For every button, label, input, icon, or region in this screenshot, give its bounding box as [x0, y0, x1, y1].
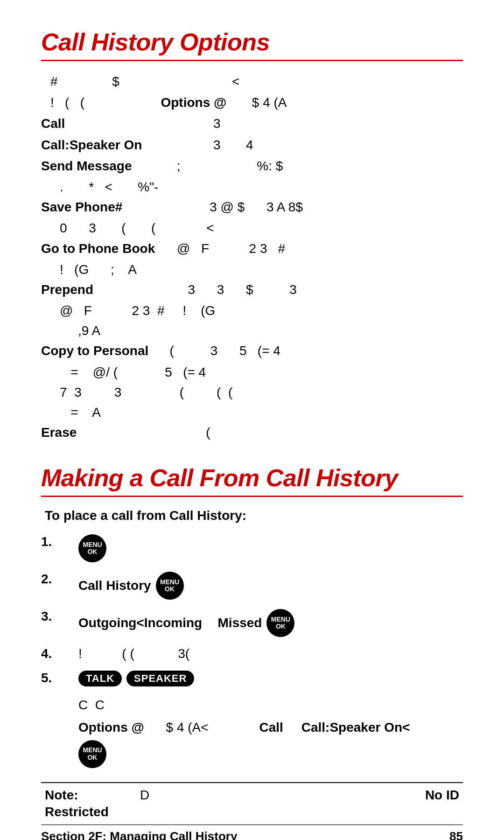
menu-ok-btn-2[interactable]: MENUOK — [156, 572, 184, 600]
save-phone-sub-text: 0 3 ( ( < — [60, 219, 214, 237]
menu-ok-btn-5[interactable]: MENUOK — [78, 740, 106, 768]
step-3-content: Outgoing<Incoming Missed MENUOK — [78, 609, 463, 637]
option-call-content: 3 — [162, 114, 463, 133]
option-call-speaker: Call:Speaker On 3 4 — [41, 136, 463, 154]
step-2-text: Call History — [78, 578, 151, 593]
option-send-message-label: Send Message — [41, 157, 162, 175]
section1: Call History Options # $ < ! ( ( Options… — [41, 28, 463, 441]
option-go-phone-book: Go to Phone Book @ F 2 3 # — [41, 239, 463, 258]
step-5-number: 5. — [41, 671, 78, 686]
step-5-container: 5. TALK SPEAKER C C Options @ $ 4 (A< Ca… — [41, 671, 463, 768]
prepend-sub1: @ F 2 3 # ! (G — [41, 301, 463, 320]
copy-personal-sub3-text: = A — [60, 403, 101, 421]
options-table: Call 3 Call:Speaker On 3 4 Send Message … — [41, 114, 463, 441]
option-call: Call 3 — [41, 114, 463, 133]
section2-title: Making a Call From Call History — [41, 464, 463, 492]
note-cell: Note: D No ID Restricted — [41, 783, 463, 825]
option-send-message-content: ; %: $ — [162, 157, 463, 175]
talk-btn[interactable]: TALK — [78, 671, 122, 686]
go-phone-book-sub: ! (G ; A — [41, 260, 463, 279]
prepend-sub2: ,9 A — [41, 322, 463, 340]
go-phone-book-sub-text: ! (G ; A — [60, 260, 137, 279]
note-restricted-label: Restricted — [45, 805, 109, 819]
step-5-sub2-text: Options @ $ 4 (A< Call Call:Speaker On< — [78, 718, 410, 736]
send-message-sub: . * < %"- — [41, 178, 463, 196]
section2-rule — [41, 496, 463, 497]
option-prepend-label: Prepend — [41, 280, 162, 299]
intro-row1: # $ < — [41, 72, 463, 91]
option-erase: Erase ( — [41, 423, 463, 441]
prepend-sub1-text: @ F 2 3 # ! (G — [60, 301, 215, 320]
intro-text1: # $ < — [50, 72, 239, 91]
step-3: 3. Outgoing<Incoming Missed MENUOK — [41, 609, 463, 637]
step-4-text: ! ( ( 3( — [78, 646, 189, 661]
prepend-sub2-text: ,9 A — [60, 322, 100, 340]
option-go-phone-book-label: Go to Phone Book — [41, 239, 162, 258]
note-row: Note: D No ID Restricted — [41, 783, 463, 825]
step-2-content: Call History MENUOK — [78, 572, 463, 600]
option-erase-label: Erase — [41, 423, 162, 441]
note-label: Note: — [45, 788, 78, 803]
step-5-sub3: MENUOK — [41, 740, 463, 768]
step-5: 5. TALK SPEAKER — [41, 671, 463, 686]
menu-ok-btn-1[interactable]: MENUOK — [78, 534, 106, 562]
step-3-missed: Missed — [207, 616, 262, 630]
copy-personal-sub3: = A — [41, 403, 463, 421]
save-phone-sub: 0 3 ( ( < — [41, 219, 463, 237]
option-save-phone-content: 3 @ $ 3 A 8$ — [162, 198, 463, 216]
intro-row2: ! ( ( Options @ $ 4 (A — [41, 93, 463, 112]
copy-personal-sub1-text: = @/ ( 5 (= 4 — [60, 363, 206, 381]
step-5-sub2: Options @ $ 4 (A< Call Call:Speaker On< — [41, 718, 463, 736]
option-erase-content: ( — [162, 423, 463, 441]
step-1: 1. MENUOK — [41, 534, 463, 562]
option-go-phone-book-content: @ F 2 3 # — [162, 239, 463, 258]
step-2-number: 2. — [41, 572, 78, 587]
step-1-content: MENUOK — [78, 534, 463, 562]
step-5-content: TALK SPEAKER — [78, 671, 463, 686]
section2: Making a Call From Call History To place… — [41, 464, 463, 825]
step-3-text: Outgoing<Incoming — [78, 616, 202, 630]
step-5-sub1: C C — [41, 696, 463, 714]
page-footer: Section 2F: Managing Call History 85 — [41, 824, 463, 840]
step-5-sub1-text: C C — [78, 698, 105, 712]
option-copy-personal-content: ( 3 5 (= 4 — [162, 342, 463, 360]
option-send-message: Send Message ; %: $ — [41, 157, 463, 175]
option-call-speaker-content: 3 4 — [162, 136, 463, 154]
footer-page-number: 85 — [449, 829, 463, 840]
intro-text2: ! ( ( Options @ $ 4 (A — [50, 93, 287, 112]
copy-personal-sub2-text: 7 3 3 ( ( ( — [60, 383, 232, 401]
step-4-number: 4. — [41, 646, 78, 661]
copy-personal-sub1: = @/ ( 5 (= 4 — [41, 363, 463, 381]
option-prepend-content: 3 3 $ 3 — [162, 280, 463, 299]
speaker-btn[interactable]: SPEAKER — [126, 671, 194, 686]
instruction-text: To place a call from Call History: — [41, 508, 463, 523]
step-4: 4. ! ( ( 3( — [41, 646, 463, 661]
option-call-label: Call — [41, 114, 162, 133]
step-4-content: ! ( ( 3( — [78, 646, 463, 661]
note-no-id: No ID — [425, 788, 459, 803]
section1-rule — [41, 60, 463, 61]
step-3-number: 3. — [41, 609, 78, 624]
option-copy-personal-label: Copy to Personal — [41, 342, 162, 360]
copy-personal-sub2: 7 3 3 ( ( ( — [41, 383, 463, 401]
steps-list: 1. MENUOK 2. Call History MENUOK 3. Outg… — [41, 534, 463, 768]
option-save-phone: Save Phone# 3 @ $ 3 A 8$ — [41, 198, 463, 216]
option-call-speaker-label: Call:Speaker On — [41, 136, 162, 154]
note-table: Note: D No ID Restricted — [41, 782, 463, 825]
step-1-number: 1. — [41, 534, 78, 549]
note-content: D — [82, 788, 150, 803]
page-content: Call History Options # $ < ! ( ( Options… — [0, 0, 504, 840]
menu-ok-btn-3[interactable]: MENUOK — [266, 609, 294, 637]
option-prepend: Prepend 3 3 $ 3 — [41, 280, 463, 299]
send-message-sub-text: . * < %"- — [60, 178, 158, 196]
option-save-phone-label: Save Phone# — [41, 198, 162, 216]
section1-title: Call History Options — [41, 28, 463, 56]
footer-section-label: Section 2F: Managing Call History — [41, 829, 237, 840]
step-2: 2. Call History MENUOK — [41, 572, 463, 600]
option-copy-personal: Copy to Personal ( 3 5 (= 4 — [41, 342, 463, 360]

******

EXERCISE REQUIREMENTS: Give the number of lines in the records above that contain the word "Incoming". Reply with that number alone.

EXERCISE RESULT: 3